Dangerous politics

Written By Shikha Mukerjee | Updated:

The demand for a separate Gorkhaland is, however, not about lebensraum; it has to be juxtaposed against the issue of security.

In line with its commitment to chopping up the larger Indian states into bite-size pieces for reasons that range from respect for people with separate identities and recognition of their rights to administrative convenience, the BJP has nominated former external affairs minister Jaswant Singh to contest the Darjeeling seat in West Bengal.

By doing so, the BJP has packaged the dangerously fissiparous demand for a separate Gorkhaland as a demand with merit, legitimacy and right.

For the BJP it would appear that the price of a seat in the Marxist bastion of West Bengal would be, if won, a politically septic focus for the Communist Party of India Marxist (CPM). This would be a low cost initiative with little risk.

Given that the Gorkha Janamukti Morcha (GJM) was auctioning its support to whichever party agreed to advance its agenda of carving out a separate state of Gorkhaland in the three hill subdivisions of Darjeeling, Kurseong, Kalimpong and in the Dooars including Siliguri city, the BJP can claim its bid was successful and that it had negotiated a bargain. Officially the BJP has not committed itself via its manifesto to pitching for a separate Gorkhaland state. Its candidate, Jaswant Singh has, albeit wrapping the bitter message in meaningless reassurances. 

Encouraging ambitions of a separate Gorkhaland state, albeit technically within the framework of the Indian Constitution, may not seem to be dangerous. It could be dressed up to sound sympathetic to the quest for Gorkha identity and esteem that began with the movement launched by Subas Ghisingh’s Gorkha National Liberation Front. 

While the issue of whether the bid for a separate Gorkhaland is a simple demand of hill people for respect and identity can be discussed later, what does need to be fore-grounded is the link between the idea of a separate Gorkhaland and India’s security.

The tacit support to the bid for a separate Gorkhaland nails BJP’s blinkered, if not distorted vision, on how it would fulfil its campaign promises of meeting terrorism from across the border with a muscular capability to protect India and improve the security environment. Having declared that the rival Congress is weak and irresponsible about handling the threat to security posed by terrorism, it is bizarre to note that the BJP has taken a soft position on Gorkhaland.

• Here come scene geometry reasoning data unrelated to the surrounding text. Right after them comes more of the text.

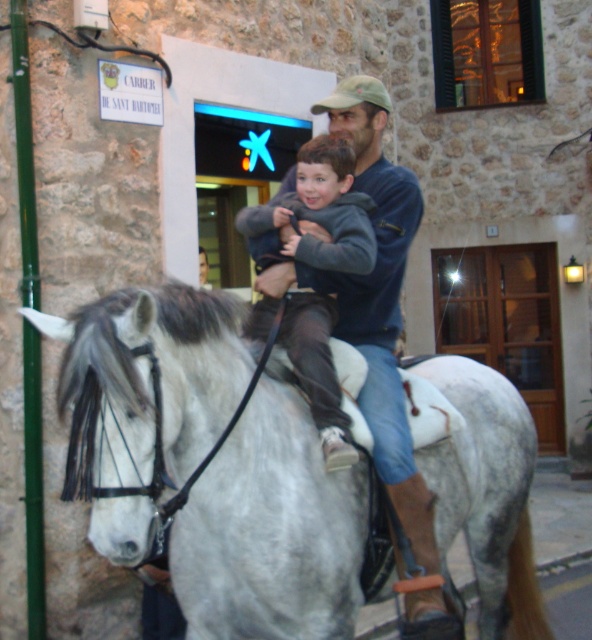 Question: Which object appears farthest from the camera in this image?

Choices:
 (A) gray fleece jacket at center
 (B) blue denim jacket at center

Answer: (B)

Question: Which is nearer to the gray matte/suede horse at center?

Choices:
 (A) gray fleece jacket at center
 (B) blue denim jacket at center

Answer: (A)

Question: Which of the following is the farthest from the observer?

Choices:
 (A) gray fleece jacket at center
 (B) blue denim jacket at center

Answer: (B)

Question: Does gray matte/suede horse at center appear on the left side of gray fleece jacket at center?

Choices:
 (A) yes
 (B) no

Answer: (A)

Question: Is gray matte/suede horse at center bigger than blue denim jacket at center?

Choices:
 (A) no
 (B) yes

Answer: (B)

Question: Is blue denim jacket at center bigger than gray fleece jacket at center?

Choices:
 (A) yes
 (B) no

Answer: (A) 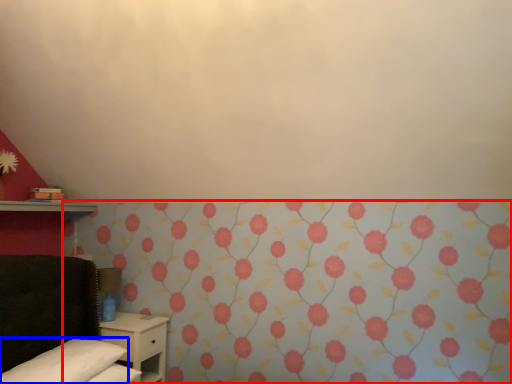 Question: Which point is closer to the camera, curtain (highlighted by a red box) or pillow (highlighted by a blue box)?

Choices:
 (A) curtain
 (B) pillow

Answer: (A)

There is no question that early Nepali settlers in the Darjeeling area deserve a separate identity to distinguish them from citizens of Nepal who later migrated to India in search of livelihood. That demand for a different identity was met through the Gorkha Hill Council accord that recognised Gorkhas as people who “belonged” to the hill areas of Darjeeling, distinct from the Nepalis who migrated there and to other corners of India in search of work.

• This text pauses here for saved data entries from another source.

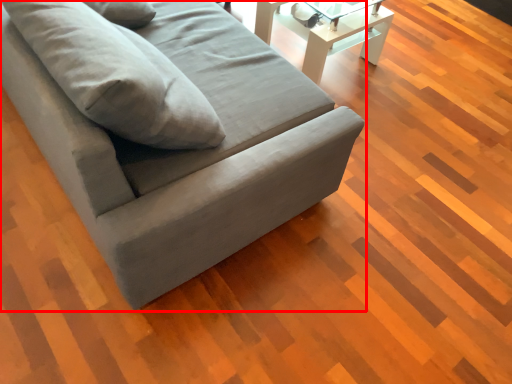 Question: From the image's perspective, what is the correct spatial relationship of studio couch (annotated by the red box) in relation to table?

Choices:
 (A) above
 (B) below

Answer: (B) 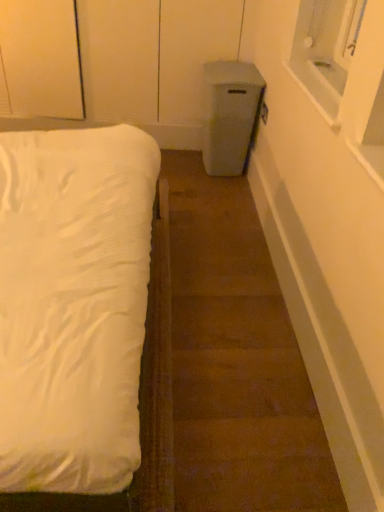 Question: Looking at the image, does brown carpet at lower left seem bigger or smaller compared to white soft bed at left?

Choices:
 (A) big
 (B) small

Answer: (B)

Question: Is brown carpet at lower left situated inside white soft bed at left or outside?

Choices:
 (A) outside
 (B) inside

Answer: (A)

Question: Based on their positions, is brown carpet at lower left located to the left or right of white soft bed at left?

Choices:
 (A) left
 (B) right

Answer: (B)

Question: Looking at the image, does white soft bed at left seem bigger or smaller compared to brown carpet at lower left?

Choices:
 (A) small
 (B) big

Answer: (B)

Question: Is white soft bed at left wider or thinner than brown carpet at lower left?

Choices:
 (A) thin
 (B) wide

Answer: (B)

Question: Considering their positions, is white soft bed at left located in front of or behind brown carpet at lower left?

Choices:
 (A) front
 (B) behind

Answer: (A)

Question: In the image, is white soft bed at left on the left side or the right side of brown carpet at lower left?

Choices:
 (A) right
 (B) left

Answer: (B)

The demand for a separate Gorkhaland is, however, not about lebensraum; it has to be juxtaposed against the issue of security, including defeating terrorism. The BJP ought to have known its geography of India rather better; the demand for Gorkhaland would jeopardise that slender land connection described as “Chicken’s Neck” between the rest of India and the Northeast of the country.

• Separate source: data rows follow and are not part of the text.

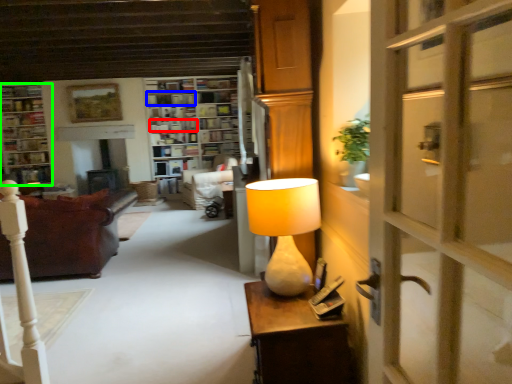 Question: Considering the real-world distances, which object is closest to book (highlighted by a red box)? shelf (highlighted by a blue box) or cabinetry (highlighted by a green box).

Choices:
 (A) shelf
 (B) cabinetry

Answer: (A) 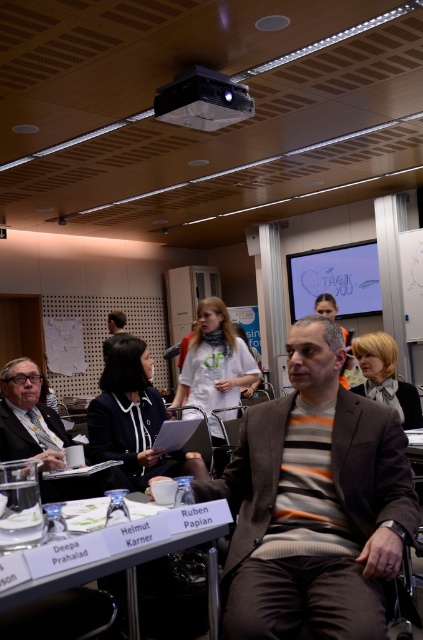 Question: Among these points, which one is farthest from the camera?

Choices:
 (A) (332, 296)
 (B) (173, 96)
 (C) (99, 566)

Answer: (A)

Question: Which point appears farthest from the camera in this image?

Choices:
 (A) (200, 100)
 (B) (112, 330)

Answer: (B)

Question: Does white plastic table at center appear under matte black jacket at center?

Choices:
 (A) no
 (B) yes

Answer: (B)

Question: Is striped wool sweater at center to the right of matte black jacket at center from the viewer's perspective?

Choices:
 (A) yes
 (B) no

Answer: (A)

Question: Is black plastic projector at upper center to the left of matte black jacket at center from the viewer's perspective?

Choices:
 (A) yes
 (B) no

Answer: (B)

Question: Which of these objects is positioned closest to the white plastic table at center?

Choices:
 (A) striped wool sweater at center
 (B) white shirt at center
 (C) matte black jacket at center
 (D) black plastic projector at upper center

Answer: (A) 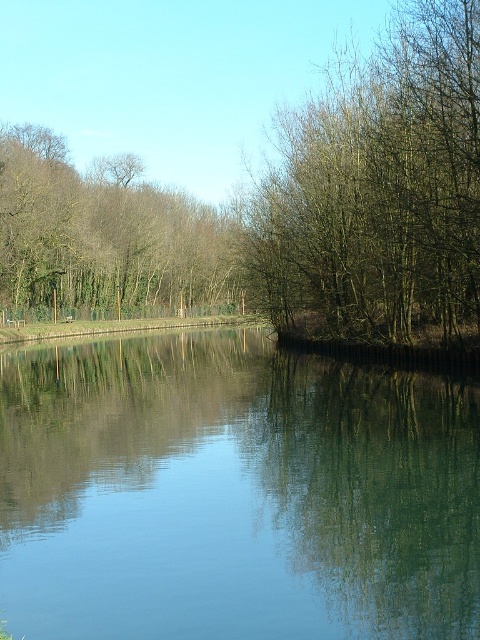 You are standing at the point marked as point (7, 440) in the image. The water surface is calm and you want to cross it to reach the trees on the opposite side. Can you safely walk across the water? Explain your reasoning based on the scene description.

The water surface is calm with gentle ripples, but the scene description does not mention the depth of the water or the presence of a path or bridge. Therefore, it is unclear if the water is shallow enough or if there is a safe route to cross to the trees on the opposite side.

You are standing at the edge of the waterway and see the point marked as point (233, 492). What is the nature of the surface at that point?

The surface at point (233, 492) is transparent water at center, as indicated by the Objects Description.

You are standing at the edge of the water and want to throw a small pebble into the transparent water at center. If you can throw the pebble 25 feet, will it land in the water?

The transparent water at center is 23.75 feet away from the viewer. Since the viewer can throw the pebble 25 feet, which is farther than the distance to the water, the pebble will land in the transparent water at center. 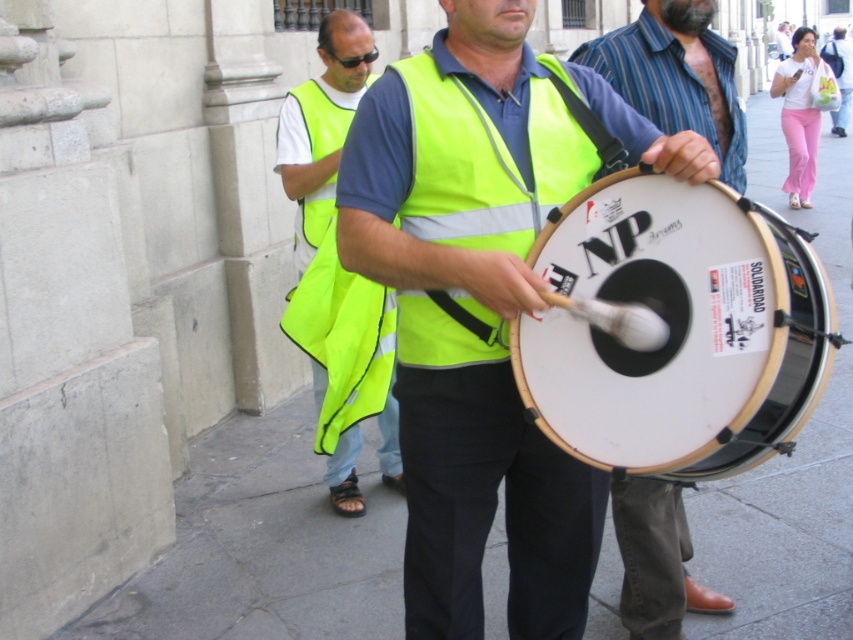 You are a photographer trying to capture both the yellow reflective vest at center and the white matte drum at center in a single frame. Based on their sizes, which object should you focus on first to ensure both fit in the photo?

The yellow reflective vest at center is bigger than the white matte drum at center, so you should focus on the yellow reflective vest at center first to ensure both fit in the photo.

You are a photographer standing at the edge of the street scene. You need to capture a photo that includes both the yellow reflective vest at center and the white matte drum at center. Based on their positions, which object should you focus on first to ensure both are in frame?

The white matte drum at center is behind the yellow reflective vest at center. To ensure both are in frame, focus on the yellow reflective vest at center first since it is closer to you, allowing the drum behind it to still be visible in the background.

You are a street performer who needs to decide which item to carry first. You see the white matte drum at center and the high visibility fabric safety vest at center. Which one should you pick up first if you want to carry the bigger item first?

The white matte drum at center is larger in size than the high visibility fabric safety vest at center, so you should pick up the white matte drum at center first. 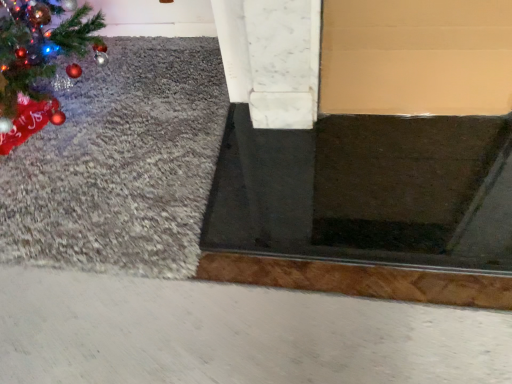 Image resolution: width=512 pixels, height=384 pixels. In order to click on vacant area situated below black rubber doormat at center (from a real-world perspective) in this screenshot , I will do point(374,185). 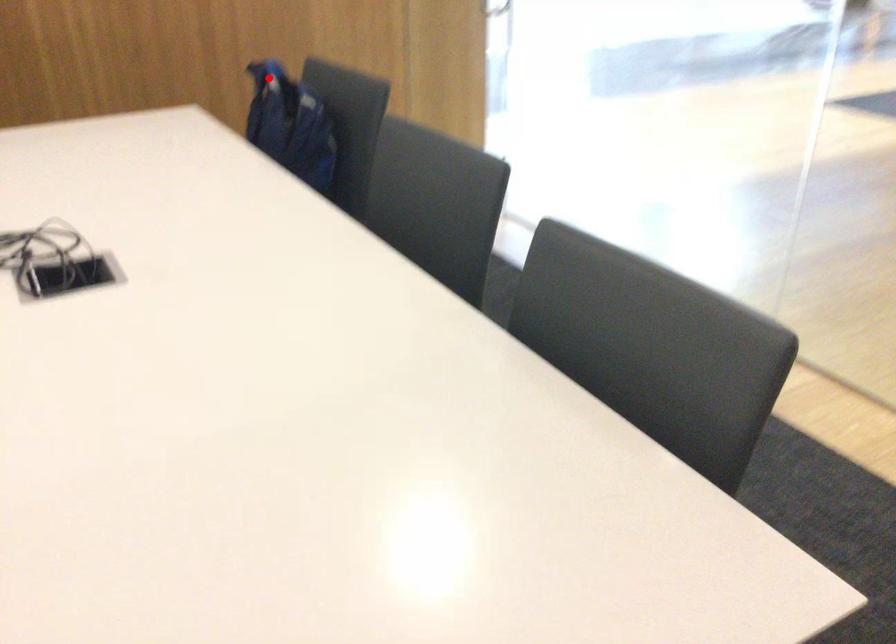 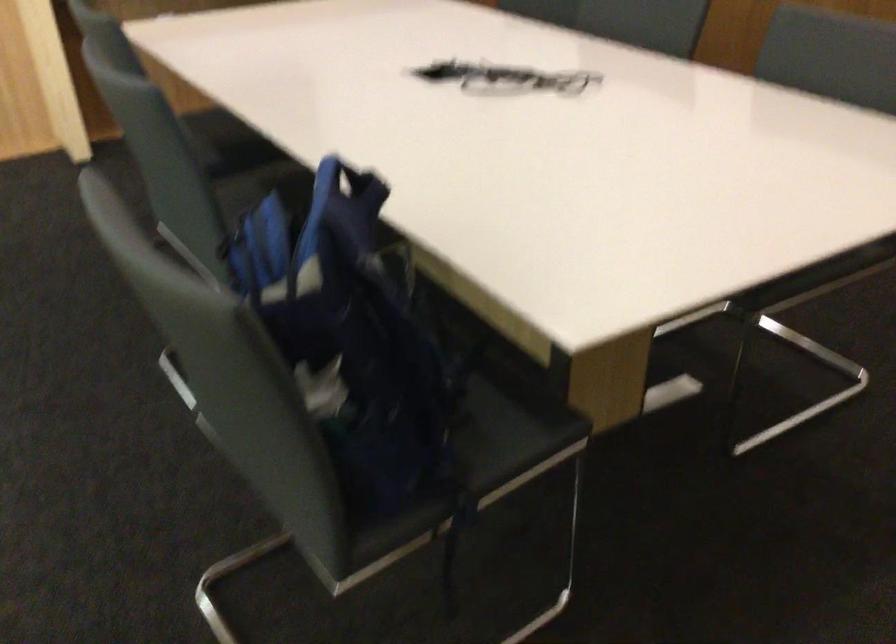 Locate, in the second image, the point that corresponds to the highlighted location in the first image.

(349, 184) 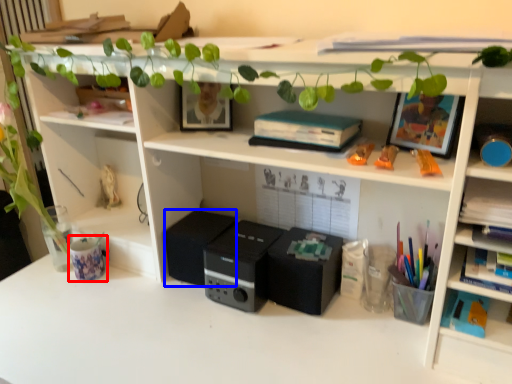 Question: Which object appears closest to the camera in this image, stationery (highlighted by a red box) or speaker (highlighted by a blue box)?

Choices:
 (A) stationery
 (B) speaker

Answer: (B)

The area that GJM has claimed for Gorkhaland includes sensitive places like the Sukna forest where the 33 Corps of the Eastern Command is stationed, crucial for defending India’s borders in the Eastern Himalayas where China is a looming sometimes threatening presence. 

Any blockages within the Chicken’s Neck would snap the link between the rest of the country and Sikkim, it would hamper movement in and out of Bhutan towards which India has treaty obligations and it would isolate an area where according to Indian intelligence ISI, Le-T, HuJI terror networks have been operational. It may be pointed out that it is in India’s security interest to remain alert as there are strong suspicions of a connect between terror networks and insurgents in the Northeast and links between Maoists and insurgents as well.

In other words, the foothills of Darjeeling are not peaceful, quaint places for “tea” tourists. That Siliguri has been a staging post for ISI operatives, who have used it to move in and out of India via Nepal should have alerted the BJP to the risk of irresponsibly encouraging GJM.

That there have always been small and vocal groups raising a demand for “Greater Nepal” where connection via the now deposed monarchy would serve as adhesive is known to BJP.  To convert Darjeeling into an “innocent political fishing expedition” by lining up with the openly divisive Gorkha Janamukti Morcha is to refuse to acknowledge the rather more sinister and serious implications of promoting the idea of smaller states in a place where India’s borders are open to Nepal, China, Bangladesh and last but not least Bhutan through which terrorists, arms and information is trafficked.